Activated interleukin-7 receptor signaling drives B-cell acute lymphoblastic leukemia in mice

Philadelphia chromosome-like acute lymphoblastic leukemia (Ph-like ALL) is a high-risk subtype of B-ALL often associated with genetic variants that alter cytokine receptor signaling, including mutations in the interleukin-7 receptor (IL7R). To investigate whether IL7R variants are leukemia-initiating, we built mouse models expressing activated Il7r (aIL7R). B-cell intrinsic aIL7R mice developed spontaneous B-ALL, demonstrating sufficiency of Il7r activating mutations in leukemogenesis.
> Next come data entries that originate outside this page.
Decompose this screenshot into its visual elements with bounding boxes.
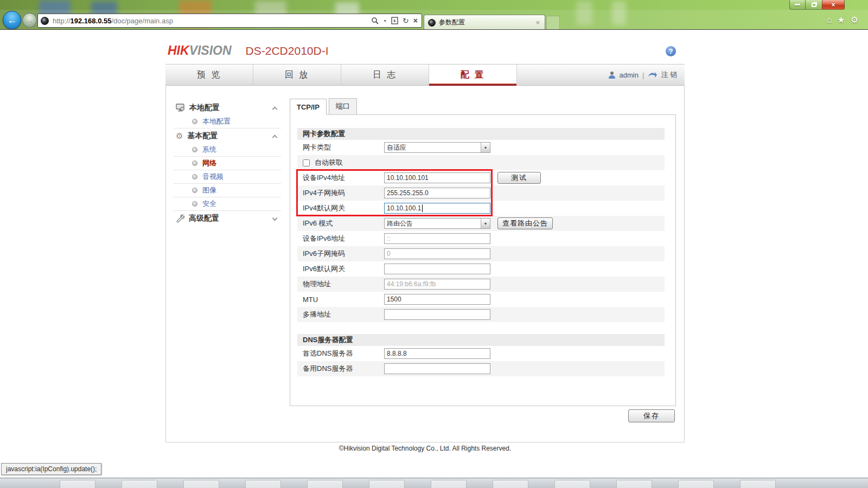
auto-obtain-checkbox[interactable] [303, 159, 310, 166]
ipv6-address-input [384, 233, 490, 244]
tab-tcpip[interactable]: TCP/IP [290, 99, 327, 115]
browser-chrome: × ← → http://192.168.0.55/doc/page/main.… [0, 0, 868, 30]
basic-config-gear-icon: ⚙ [176, 132, 183, 140]
multicast-input[interactable] [384, 309, 490, 320]
taskbar-item[interactable] [493, 480, 528, 488]
taskbar-item[interactable] [740, 480, 776, 488]
tab-configuration[interactable]: 配 置 [429, 65, 517, 85]
favorites-star-icon[interactable]: ★ [837, 16, 845, 24]
url-text[interactable]: http://192.168.0.55/doc/page/main.asp [53, 17, 371, 25]
sidebar-link[interactable]: 系统 [202, 145, 216, 155]
row-ipv4-gateway: IPv4默认网关 [297, 201, 665, 216]
select-arrow-icon[interactable]: ▼ [481, 219, 490, 228]
taskbar-item[interactable] [245, 480, 281, 488]
search-dropdown-icon[interactable]: ▼ [383, 19, 387, 23]
bullet-icon [192, 147, 197, 152]
minimize-button[interactable] [789, 0, 806, 10]
content-tabs: TCP/IP 端口 [290, 100, 359, 115]
tab-log[interactable]: 日 志 [341, 65, 429, 85]
user-area: admin | 注 销 [608, 65, 685, 85]
ipv4-gateway-input[interactable] [384, 203, 490, 214]
taskbar-item[interactable] [431, 480, 467, 488]
sidebar-link[interactable]: 安全 [202, 199, 216, 209]
row-nic-type: 网卡类型 自适应 ▼ [297, 140, 665, 155]
row-ipv6-mask: IPv6子网掩码 [297, 246, 665, 261]
back-button[interactable]: ← [3, 11, 21, 29]
help-button[interactable]: ? [666, 46, 676, 56]
selected-value: 路由公告 [385, 219, 481, 228]
ipv6-mode-select[interactable]: 路由公告 ▼ [384, 218, 490, 229]
tab-playback[interactable]: 回 放 [253, 65, 341, 85]
ipv6-gateway-input[interactable] [384, 264, 490, 274]
sidebar-link[interactable]: 图像 [202, 185, 216, 195]
taskbar-item[interactable] [60, 480, 95, 488]
ipv4-mask-input[interactable] [384, 188, 490, 198]
sidebar-item-system[interactable]: 系统 [174, 143, 281, 157]
taskbar-item[interactable] [307, 480, 343, 488]
browser-tab[interactable]: 参数配置 × [424, 15, 545, 30]
save-button[interactable]: 保存 [628, 409, 675, 422]
nic-rows: 网卡类型 自适应 ▼ 自动获取 设备IPv4地址 测试 IPv4子网掩码 [297, 140, 665, 322]
browser-command-icons: ⌂ ★ ⚙ [827, 16, 858, 24]
row-mtu: MTU [297, 292, 665, 307]
row-mac-address: 物理地址 [297, 277, 665, 292]
refresh-icon[interactable]: ↻ [403, 17, 409, 24]
status-bar-tooltip: javascript:ia(IpConfig).update(); [1, 463, 101, 475]
copyright-text: ©Hikvision Digital Technology Co., Ltd. … [165, 445, 685, 452]
taskbar-item[interactable] [678, 480, 714, 488]
sidebar-item-local-config[interactable]: 本地配置 [174, 115, 281, 129]
sidebar-group-basic-config[interactable]: ⚙ 基本配置 [174, 129, 281, 143]
stop-icon[interactable]: × [413, 17, 418, 24]
sidebar-link-active[interactable]: 网络 [202, 158, 216, 168]
nic-type-select[interactable]: 自适应 ▼ [384, 142, 490, 153]
sidebar-item-network[interactable]: 网络 [174, 157, 281, 170]
field-label: IPv6子网掩码 [303, 249, 384, 259]
address-bar-icons: ▼ ↻ × [371, 17, 419, 24]
dns-section-header: DNS服务器配置 [297, 334, 665, 346]
tab-close-icon[interactable]: × [534, 18, 541, 27]
search-icon[interactable] [371, 17, 379, 24]
settings-gear-icon[interactable]: ⚙ [851, 16, 858, 24]
nic-section-header: 网卡参数配置 [297, 128, 665, 140]
field-label: 多播地址 [303, 310, 384, 319]
field-label: 自动获取 [315, 158, 396, 168]
tab-preview[interactable]: 预 览 [165, 65, 253, 85]
row-multicast: 多播地址 [297, 307, 665, 322]
home-icon[interactable]: ⌂ [827, 16, 832, 24]
taskbar-item[interactable] [554, 480, 590, 488]
compatibility-view-icon[interactable] [391, 17, 398, 24]
sidebar-item-audio-video[interactable]: 音视频 [174, 170, 281, 184]
taskbar-item[interactable] [122, 480, 157, 488]
ipv4-address-input[interactable] [384, 172, 490, 183]
sidebar-link[interactable]: 本地配置 [202, 117, 231, 126]
field-label: IPv6 模式 [303, 219, 384, 228]
dns-primary-input[interactable] [384, 348, 490, 359]
logout-link[interactable]: 注 销 [661, 70, 677, 80]
mtu-input[interactable] [384, 294, 490, 305]
address-bar[interactable]: http://192.168.0.55/doc/page/main.asp ▼ … [37, 14, 422, 28]
taskbar[interactable] [0, 478, 868, 488]
taskbar-item[interactable] [616, 480, 652, 488]
sidebar-group-advanced-config[interactable]: 高级配置 [174, 211, 281, 226]
view-router-advertisement-button[interactable]: 查看路由公告 [497, 217, 553, 229]
taskbar-item[interactable] [183, 480, 219, 488]
bullet-icon [192, 201, 197, 207]
sidebar-item-security[interactable]: 安全 [174, 197, 281, 211]
dns-secondary-input[interactable] [384, 363, 490, 374]
taskbar-item[interactable] [369, 480, 405, 488]
sidebar-item-image[interactable]: 图像 [174, 184, 281, 197]
tab-port[interactable]: 端口 [329, 98, 357, 115]
select-arrow-icon[interactable]: ▼ [481, 143, 490, 152]
sidebar-link[interactable]: 音视频 [202, 172, 224, 182]
tcpip-panel: 网卡参数配置 网卡类型 自适应 ▼ 自动获取 设备IPv4地址 测试 IPv4子… [290, 114, 676, 406]
row-dns-primary: 首选DNS服务器 [297, 346, 665, 361]
close-button[interactable]: × [822, 0, 845, 10]
test-button[interactable]: 测试 [497, 172, 541, 184]
new-tab-button[interactable] [546, 16, 560, 30]
sidebar-group-local-config[interactable]: 本地配置 [174, 100, 281, 115]
row-auto-obtain: 自动获取 [297, 155, 665, 170]
restore-button[interactable] [806, 0, 822, 10]
hikvision-logo: HIKVISION [168, 43, 232, 58]
forward-button[interactable]: → [22, 13, 37, 28]
forward-icon: → [26, 16, 34, 25]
Concomitant introduction of a knock-out allele in the associated adapter protein Lnk (encoded by Sh2b3) or a dominant-negative variant of the transcription factor Ikaros (Ikzf1) increased disease penetrance. The resulting murine leukemias displayed monoclonality and recurrent somatic Kras mutations and efficiently engrafted into immunocompetent mice. Phosphoproteomic analyses of aIL7R leukemic cells revealed constitutive Stat5 signaling and B cell receptor (BCR)-like signaling despite the absence of surface pre-BCR. Finally, in vitro treatment of aIL7R leukemic B-cells with Jak, mTOR, or Syk inhibitors blocked growth, confirming that each pathway is active in this mouse model of IL7R-driven B-ALL.

Automated summary

Philadelphia chromosome-like acute lymphoblastic leukemia (Ph-like ALL) is a high-risk subtype of B-ALL often associated with genetic variants altering cytokine receptor signaling, such as mutations in the interleukin-7 receptor (IL7R). Mouse models expressing activated Il7r (aIL7R) demonstrated that Il7r activating mutations are sufficient for leukemogenesis, with additional mutations in associated adapter protein Lnk or transcription factor Ikaros increasing disease penetrance. Phosphoproteomic analyses revealed constitutive Stat5 and BCR-like signaling in aIL7R leukemic cells, and inhibition of Jak, mTOR, or Syk pathways blocked growth in vitro.